#### PROBLEM DESCRIPTION
Leave out the images and repeat every entry below exactly.

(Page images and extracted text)
***
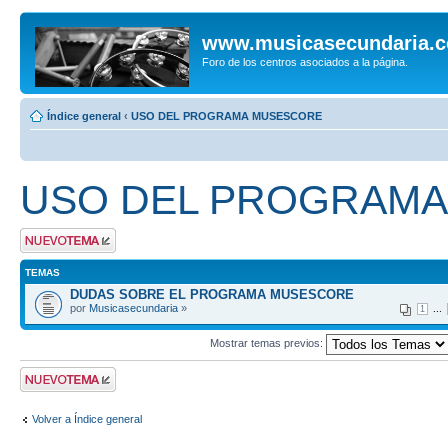
www.musicasecundaria.
Foro de los centros asociados a la página.
Índice general
‹
USO DEL PROGRAMA MUSESCORE
USO DEL PROGRAM
Publicar un nuevo
tema
TEMAS
DUDAS SOBRE EL PROGRAMA MUSESCORE
por
Musicasecundaria
»
...
1
Mostrar temas previos:
Publicar un nuevo
tema
Volver a Índice general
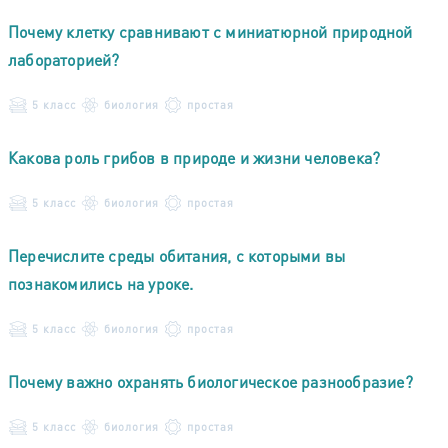
Почему клетку сравнивают с миниатюрной природной
лабораторией?
5 класс
биология
простая
Какова роль грибов в природе и жизни человека?
5 класс
биология
простая
Перечислите среды обитания, с которыми вы
познакомились на уроке.
5 класс
биология
простая
Почему важно охранять биологическое разнообразие?
5 класс
биология
простая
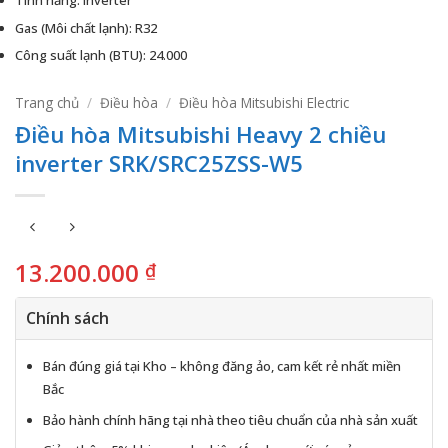
Gas (Môi chất lạnh): R32
Công suất lạnh (BTU): 24.000
Trang chủ
/
Điều hòa
/
Điều hòa Mitsubishi Electric
Điều hòa Mitsubishi Heavy 2 chiều
inverter SRK/SRC25ZSS-W5
13.200.000
₫
Chính sách
Bán đúng giá tại Kho – không đăng ảo, cam kết rẻ nhất miền
Bắc
Bảo hành chính hãng tại nhà theo tiêu chuẩn của nhà sản xuất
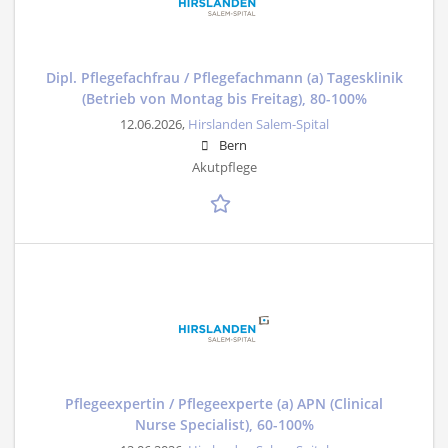
Dipl. Pflegefachfrau / Pflegefachmann (a) Tagesklinik
(Betrieb von Montag bis Freitag), 80-100%
12.06.2026,
Hirslanden Salem-Spital
Bern
Akutpflege
Pflegeexpertin / Pflegeexperte (a) APN (Clinical
Nurse Specialist), 60-100%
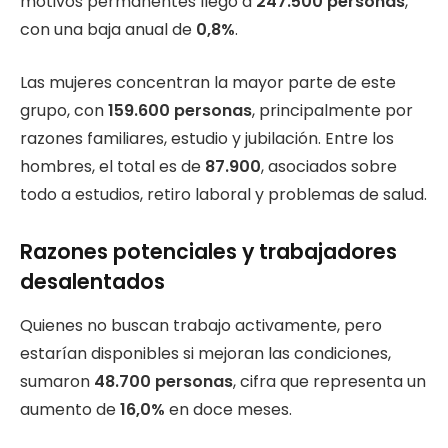
motivos permanentes llegó a
247.500 personas
,
con una baja anual de
0,8%
.
Las mujeres concentran la mayor parte de este
grupo, con
159.600 personas
, principalmente por
razones familiares, estudio y jubilación. Entre los
hombres, el total es de
87.900
, asociados sobre
todo a estudios, retiro laboral y problemas de salud.
Razones potenciales y trabajadores
desalentados
Quienes no buscan trabajo activamente, pero
estarían disponibles si mejoran las condiciones,
sumaron
48.700 personas
, cifra que representa un
aumento de
16,0%
en doce meses.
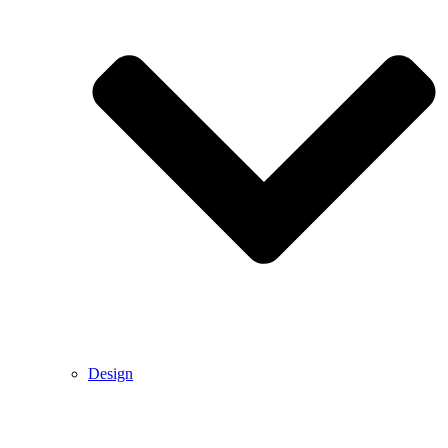
Design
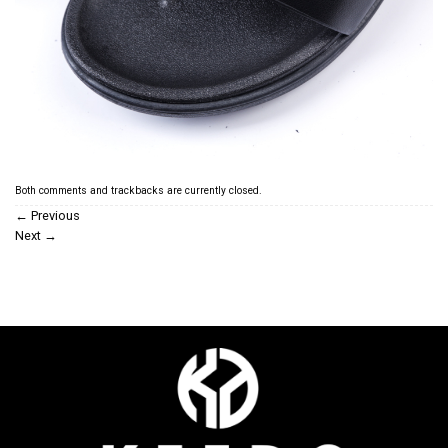
Both comments and trackbacks are currently closed.
←
Previous
Next
→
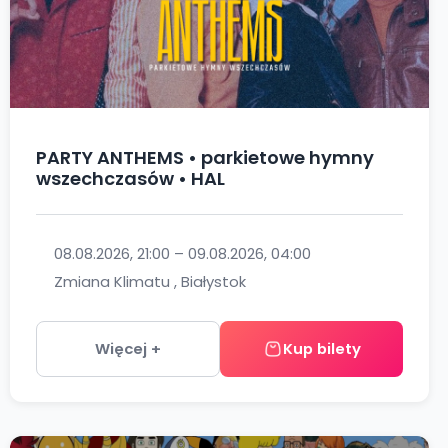
PARTY ANTHEMS • parkietowe hymny
wszechczasów • HAL
08.08.2026, 21:00 – 09.08.2026, 04:00
Zmiana Klimatu , Białystok
Więcej +
Kup bilety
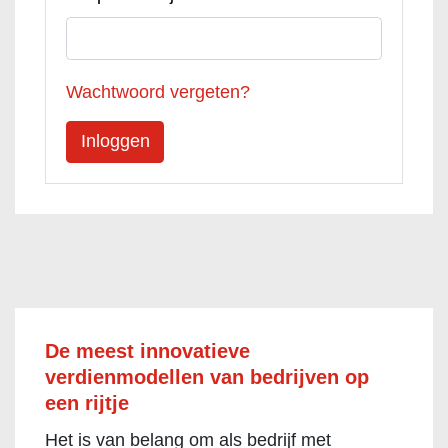
Wachtwoord vergeten?
De meest innovatieve
verdienmodellen van bedrijven op
een rijtje
Het is van belang om als bedrijf met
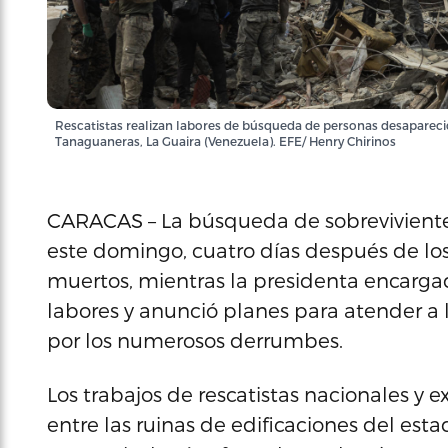
Rescatistas realizan labores de búsqueda de personas desapareci
Tanaguaneras, La Guaira (Venezuela). EFE/ Henry Chirinos
CARACAS – La búsqueda de sobrevivientes
este domingo, cuatro días después de lo
muertos, mientras la presidenta encarga
labores y anunció planes para atender a 
por los numerosos derrumbes.
Los trabajos de rescatistas nacionales y 
entre las ruinas de edificaciones del est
***
#### OUTPUT
www.musicasecundaria.
Foro de los centros asociados a la página.
Índice general
‹
USO DEL PROGRAMA MUSESCORE
USO DEL PROGRAM
Publicar un nuevo
tema
TEMAS
DUDAS SOBRE EL PROGRAMA MUSESCORE
por
Musicasecundaria
»
...
1
Mostrar temas previos:
Publicar un nuevo
tema
Volver a Índice general
Почему клетку сравнивают с миниатюрной природной
лабораторией?
5 класс
биология
простая
Какова роль грибов в природе и жизни человека?
5 класс
биология
простая
Перечислите среды обитания, с которыми вы
познакомились на уроке.
5 класс
биология
простая
Почему важно охранять биологическое разнообразие?
5 класс
биология
простая
Gas (Môi chất lạnh): R32
Công suất lạnh (BTU): 24.000
Trang chủ
/
Điều hòa
/
Điều hòa Mitsubishi Electric
Điều hòa Mitsubishi Heavy 2 chiều
inverter SRK/SRC25ZSS-W5
13.200.000
₫
Chính sách
Bán đúng giá tại Kho – không đăng ảo, cam kết rẻ nhất miền
Bắc
Bảo hành chính hãng tại nhà theo tiêu chuẩn của nhà sản xuất
Dipl. Pflegefachfrau / Pflegefachmann (a) Tagesklinik
(Betrieb von Montag bis Freitag), 80-100%
12.06.2026,
Hirslanden Salem-Spital
Bern
Akutpflege
Pflegeexpertin / Pflegeexperte (a) APN (Clinical
Nurse Specialist), 60-100%
motivos permanentes llegó a
247.500 personas
,
con una baja anual de
0,8%
.
Las mujeres concentran la mayor parte de este
grupo, con
159.600 personas
, principalmente por
razones familiares, estudio y jubilación. Entre los
hombres, el total es de
87.900
, asociados sobre
todo a estudios, retiro laboral y problemas de salud.
Razones potenciales y trabajadores
desalentados
Quienes no buscan trabajo activamente, pero
estarían disponibles si mejoran las condiciones,
sumaron
48.700 personas
, cifra que representa un
aumento de
16,0%
en doce meses.
Design
Both comments and trackbacks are currently closed.
←
Previous
Next
→
PARTY ANTHEMS • parkietowe hymny
wszechczasów • HAL
08.08.2026, 21:00 – 09.08.2026, 04:00
Zmiana Klimatu , Białystok
Więcej +
Kup bilety
Wachtwoord vergeten?
De meest innovatieve
verdienmodellen van bedrijven op
een rijtje
Het is van belang om als bedrijf met
Rescatistas realizan labores de búsqueda de personas desapareci
Tanaguaneras, La Guaira (Venezuela). EFE/ Henry Chirinos
CARACAS – La búsqueda de sobrevivientes
este domingo, cuatro días después de lo
muertos, mientras la presidenta encarga
labores y anunció planes para atender a 
por los numerosos derrumbes.
Los trabajos de rescatistas nacionales y 
entre las ruinas de edificaciones del est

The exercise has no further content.